In chapter 6, we outline recommendations to address these human rights breaches:
- Address the inconsistencies between the two different initiatives (emergency accommodation and transitional housing) and create a single, holistic system of emergency housing. This system must:
- meet urgent housing need at a range of levels and support requirements, without stigmatisation, and with a focus on relational rather than transactional services
- be designed, developed, and delivered in full partnership with Tangata Whenua, and respond to Māori needs and Te Ao Māori responses to homelessness
- actively support and build on community, hapū and iwi initiatives, as much as possible
- be developed in active participation with those who have lived experience of homelessness and the emergency housing system.
- Phase out the use of uncontracted commercial accommodation suppliers receiving the Emergency Housing Special Needs Grant to deliver emergency accommodation as soon as possible.
- Commit to adequately protecting the rights of those in the emergency housing system, either by amending the Residential Tenancies Act or by creating an alternative mechanism that is significantly stronger than the current draft Code of Practice for Transitional Housing.Human Rights Commission
- Establish an effective, accessible, and constructive accountability mechanism for the housing system, including the emergency housing system.
- Establish an independent advisory and advocacy group grounded on Te Tiriti o Waitangi.

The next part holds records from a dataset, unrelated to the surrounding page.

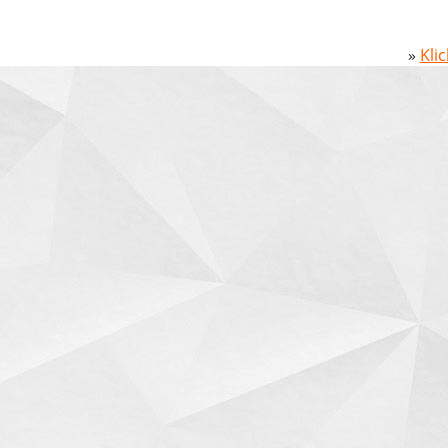
»
Kli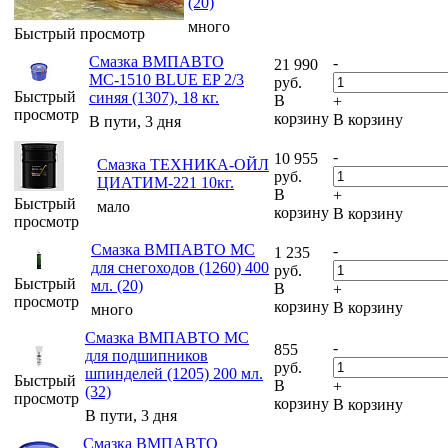
(20)
много
Быстрый просмотр
Смазка ВМПАВТО
-
21 990
МС-1510 BLUE EP 2/3
руб.
Быстрый
синяя (1307), 18 кг.
В
+
просмотр
корзину
В корзину
В пути, 3 дня
-
10 955
Смазка ТЕХНИКА-ОЙЛ
руб.
ЦИАТИМ-221 10кг.
В
+
Быстрый
мало
корзину
В корзину
просмотр
Смазка ВМПАВТО МС
-
1 235
для снегоходов (1260) 400
руб.
Быстрый
мл. (20)
В
+
просмотр
корзину
В корзину
много
Смазка ВМПАВТО МС
-
855
для подшипников
руб.
шпинделей (1205) 200 мл.
Быстрый
В
+
(32)
просмотр
корзину
В корзину
В пути, 3 дня
Смазка ВМПАВТО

Government cannot escape its human rights obligations, including the obligation to deliver decent emergency housing for those experiencing homelessness, by asserting that, despite the failures of the emergency housing system, the alternative would be worse because people would have nowhere to stay. We have heard from people who went back to sleeping in their cars because they felt safer there than in emergency accommodation. This speaks to the inadequacy of the system as it is currently designed and operating. In a country like Aotearoa New Zealand, neither homelessness nor a failing emergency housing system are acceptable and both fall short of human rights standards.
The current emergency housing system is failing those who are most in need. But it is not beyond hope or repair. There is progress. For example, we see positive signs in the introduction of pilot programmes bringing together a range of different organisations to work collectively towards change. Housing and social service providers, community organisations, hapū and iwi are all doing lifesaving work, and we have heard many suggestions for alternative ways of working that could make a positive difference. Government’s ongoing review and reset of the emergency housing system offers an opportunity to take up these new approaches and initiatives.
The fear of getting it wrong must not stand in the way of taking opportunities to try something new. Now, more than ever, we need bold and courageous thinking about what a decent housing system would look like to eliminate homelessness. By working together and with imagination we can create an environment in which everyone in Aotearoa New Zealand enjoys the right to a decent home grounded on Te Tiriti o Waitangi.